Japan’s Cabinet has approved a bill that would treat cryptocurrencies as financial instruments, marking a major shift in how the country regulates digital assets.
In Japan, regulators long regarded cryptocurrencies as a type of “property value” that people could use to make payments under the Payment Services Act. There were no explicit investment laws or criteria for market exploitation in that system, which concentrated on exchanges as payment service providers.
The Financial Instruments and Exchange Act, which also regulates stocks and bonds, will now apply to cryptocurrency under the new Cabinet-backed legislation. The plan will now be discussed by Diet lawmakers; if approved, full implementation is anticipated in 2027.
105 major cryptocurrencies, such as Bitcoin and Ether, traded on Japanese exchanges would be categorized as financial instruments under the rule. This classification puts them on the same legal footing as traditional securities and derivatives in Japan.
New Rules for Trading and Disclosure
Regulators can access instruments they already use in the stock and bond markets by treating cryptocurrency as a financial instrument. The proposed bill expressly prohibits insider trading related to token listings and the dissemination of hidden market‑moving information.
New disclosure obligations for issuers and exchanges would include frequent reporting and public disclosure of important risks. To penalize companies that violate trade or reporting regulations, authorities also implement an administrative penalty system.
Japan’s Financial Services Agency built the bill on recommendations from a working group that met six times through late 2025. That group argued that crypto markets now look more like investment markets than simple payment rails, so they need matching safeguards.
Tax Reform and Institutional Entry
The legal shift ties into a broader tax overhaul that aims to treat many crypto profits as stock-like gains.
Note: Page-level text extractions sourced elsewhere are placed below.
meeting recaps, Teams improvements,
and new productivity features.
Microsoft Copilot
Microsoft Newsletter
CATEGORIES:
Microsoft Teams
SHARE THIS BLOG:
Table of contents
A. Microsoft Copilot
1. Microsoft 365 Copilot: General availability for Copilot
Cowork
From 2026, Japan plans to move to a flat 20 percent tax on certain crypto gains, down from a system where rates can reach 55 percent on miscellaneous income.
The new bill also supports earlier changes that let domestic venture capital funds hold crypto directly through limited partnerships. That change could reduce pressure on Japanese Web3 startups to rely solely on foreign funding.
Finance Minister Satsuki Katayama has publicly backed integrating digital assets into Japan’s financial system, including through future exchange‑traded products. Regulators are also studying how to let banks and stock exchanges offer more crypto‑linked services under the tighter rules.